Training data also might be a bottleneck. However I think that by the time we are about to hit AGI and/or just having hit AGI, it won’t be. Smart humans are able to generate their own training data, so to speak; the entire field of mathematics is a bunch of people talking to each other and iteratively adding proofs to the blockchain so to speak and learning from each other’s proofs. That’s just an example, I think, of how around AGI we should basically have a self-sustaining civilization of AGIs talking to each other and evaluating each other’s outputs and learning from them. And this is just one of several ways in which training data bottleneck could be overcome. Another is better algorithms that are more data-efficient. The human brain seems to be more data-efficient than modern LLMs, for example. Maybe we can figure out how it manages that.

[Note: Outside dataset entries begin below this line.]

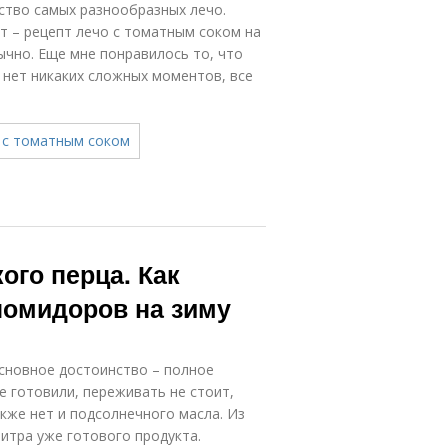
ство самых разнообразных лечо.
т – рецепт лечо с томатным соком на
бычно. Еще мне понравилось то, что
м нет никаких сложных моментов, все
ого перца. Как
 помидоров на зиму
основное достоинство – полное
не готовили, переживать не стоит,
акже нет и подсолнечного масла. Из
итра уже готового продукта.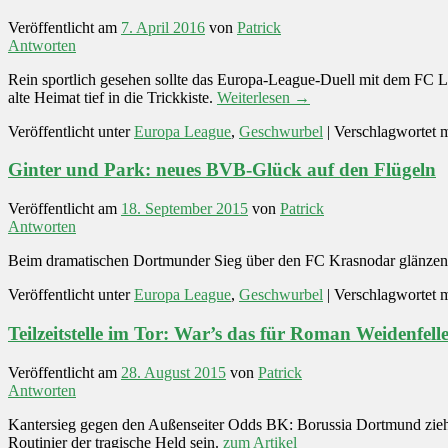
Veröffentlicht am
7. April 2016
von
Patrick
Antworten
Rein sportlich gesehen sollte das Europa-League-Duell mit dem FC L
alte Heimat tief in die Trickkiste.
Weiterlesen
→
Veröffentlicht unter
Europa League
,
Geschwurbel
|
Verschlagwortet m
Ginter und Park: neues BVB-Glück auf den Flügeln
Veröffentlicht am
18. September 2015
von
Patrick
Antworten
Beim dramatischen Dortmunder Sieg über den FC Krasnodar glänzen bei
Veröffentlicht unter
Europa League
,
Geschwurbel
|
Verschlagwortet m
Teilzeitstelle im Tor: War’s das für Roman Weidenfell
Veröffentlicht am
28. August 2015
von
Patrick
Antworten
Kantersieg gegen den Außenseiter Odds BK: Borussia Dortmund zieh
Routinier der tragische Held sein.
zum Artikel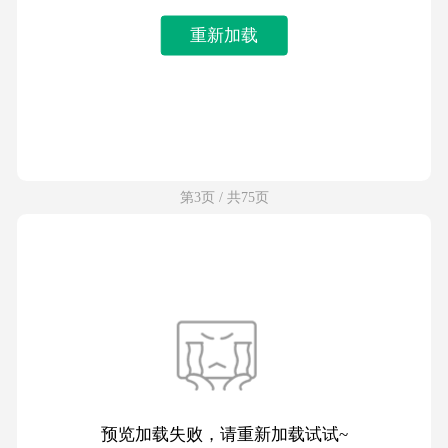
重新加载
第3页 / 共75页
预览加载失败，请重新加载试试~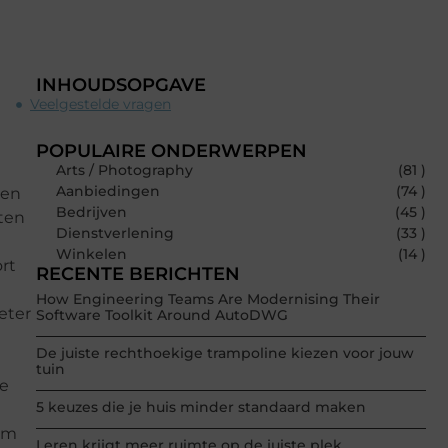
INHOUDSOPGAVE
Veelgestelde vragen
POPULAIRE ONDERWERPEN
Arts / Photography
(81 )
Aanbiedingen
(74 )
een
Bedrijven
(45 )
iten
Dienstverlening
(33 )
Winkelen
(14 )
ort
RECENTE BERICHTEN
How Engineering Teams Are Modernising Their
eter
Software Toolkit Around AutoDWG
De juiste rechthoekige trampoline kiezen voor jouw
tuin
te
5 keuzes die je huis minder standaard maken
 om
Leren krijgt meer ruimte op de juiste plek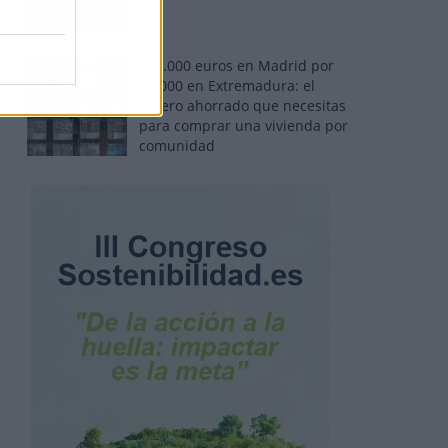
110.000 euros en Madrid por
31.000 en Extremadura: el
dinero ahorrado que necesitas
para comprar una vivienda por
comunidad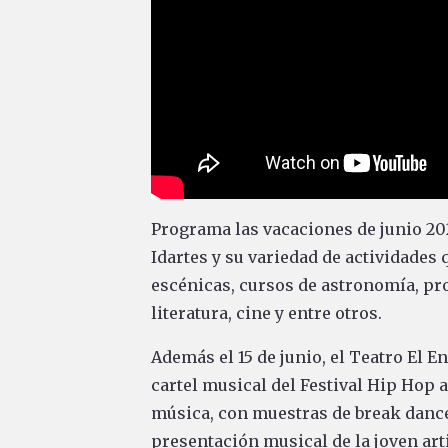
Programa las vacaciones de junio 2022
Idartes y su variedad de actividades 
escénicas, cursos de astronomía, proy
literatura, cine y entre otros.
Además el 15 de junio, el Teatro El E
cartel musical del Festival Hip Hop a
música, con muestras de break dance 
presentación musical de la joven arti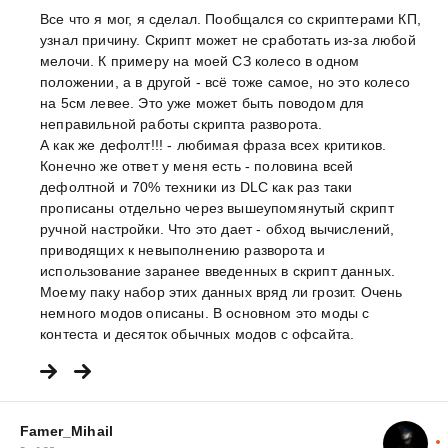
Все что я мог, я сделал. Пообщался со скриптерами КП,
узнал причину. Скрипт может не сработать из-за любой
мелочи. К примеру на моей СЗ колесо в одном
положении, а в другой - всё тоже самое, но это колесо
на 5см левее. Это уже может быть поводом для
неправильной работы скрипта разворота.
А как же дефолт!!! - любимая фраза всех критиков.
Конечно же ответ у меня есть - половина всей
дефолтной и 70% техники из DLC как раз таки
прописаны отдельно через вышеупомянутый скрипт
ручной настройки. Что это дает - обход вычислений,
приводящих к невыполнению разворота и
использование заранее введенных в скрипт данных.
Моему паку набор этих данных вряд ли грозит. Очень
немного модов описаны. В основном это моды с
контеста и десяток обычных модов с офсайта.
Famer_Mihail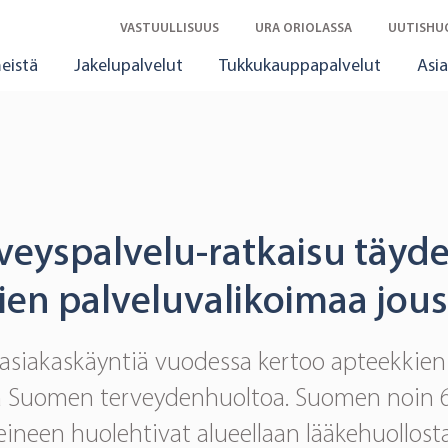
VASTUULLISUUS
URA ORIOLASSA
UUTISHU
eistä
Jakelupalvelut
Tukkukauppapalvelut
Asia
veyspalvelu-ratkaisu täyd
en palveluvalikoimaa jous
asiakaskäyntiä vuodessa kertoo apteekkien
na Suomen terveydenhuoltoa. Suomen noin 
eineen huolehtivat alueellaan lääkehuollosta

Thanks. I had seen Davidson’s model, it’s a nice piece of work. I had not previously read it closely enough to note that he does discuss the question of whether RSI is likely to converge or diverge, but I see that now. For instance (emphasis added):
I’ll need some time to thoroughly digest what he has to say on this topic.
Nice model!
I notice that the rate of hardware rollout dC is a constant (preset: 1 year). The discussion about this constant in the documentation is not clear, but to me it seems one thing an AGI would optimize hard against as this is limiting the takeoff speed.